Four-Finger Ernie, a Baseball Van Gogh

Rogers Hornsby helped Four-Finger Ernie on the path to the majors. (via Public Domain)

In the 1958 James Bond novel Doctor No by Ian Fleming, a doctor tries to explain to the spymaster M that one of his agents has been sidelined by the cumulative stress of his profession. M is unimpressed and responds by referencing a book he has just read:

This man talks about how much punishment the human body can put up with. Gives a list of the bits of the body an average man can do without… Gallbladder, spleen, tonsils, appendix, one of his two kidneys, one of his two lungs, two of his four or five quarts of blood, two-fifths of his liver, most of his stomach, four of his twenty-three feet of intestines and half of his brains.”

“I wonder he didn’t add an arm and a leg, or all of them.”

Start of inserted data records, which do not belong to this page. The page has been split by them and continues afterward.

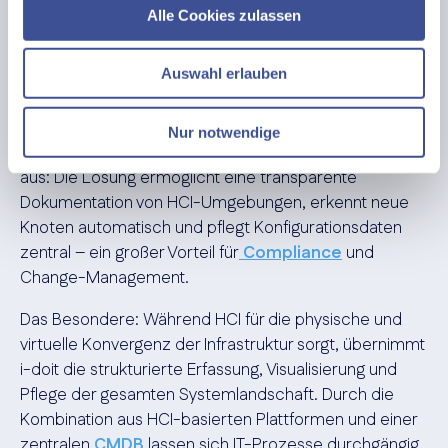
Integration in bestehende IT-
Alle Cookies zulassen
Landschaften
Auswahl erlauben
Grundsätzlich gilt: Die
Integration
in bestehende IT-
Service-Management-Prozesse sollte möglichst
Nur notwendige
nahtlos erfolgen. Hier spielt i-doit zahlreiche Vorteile
aus: Die Lösung ermöglicht eine transparente
Dokumentation von HCI-Umgebungen, erkennt neue
Knoten automatisch und pflegt Konfigurationsdaten
zentral – ein großer Vorteil für
Compliance
und
Change-Management.
Das Besondere: Während HCI für die physische und
virtuelle Konvergenz der Infrastruktur sorgt, übernimmt
i-doit die strukturierte Erfassung, Visualisierung und
Pflege der gesamten Systemlandschaft. Durch die
Kombination aus HCI-basierten Plattformen und einer
zentralen
CMDB
lassen sich IT-Prozesse durchgängig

Fleming might have had M add that sometimes human beings undergo such losses willingly, in pursuit of career success, creativity, or knowledge. On December 23, 1888, the psychologically troubled painter Vincent Van Gogh attacked his own left ear with a razor, severing all or part of the organ. That was madness, but: Following the incident, Van Gogh painted multiple self-portraits featuring the remains of his ear covered in a huge bandage; painted the ward of the hospital in which he was afterwards institutionalized; painted the garden of said hospital; painted his doctor.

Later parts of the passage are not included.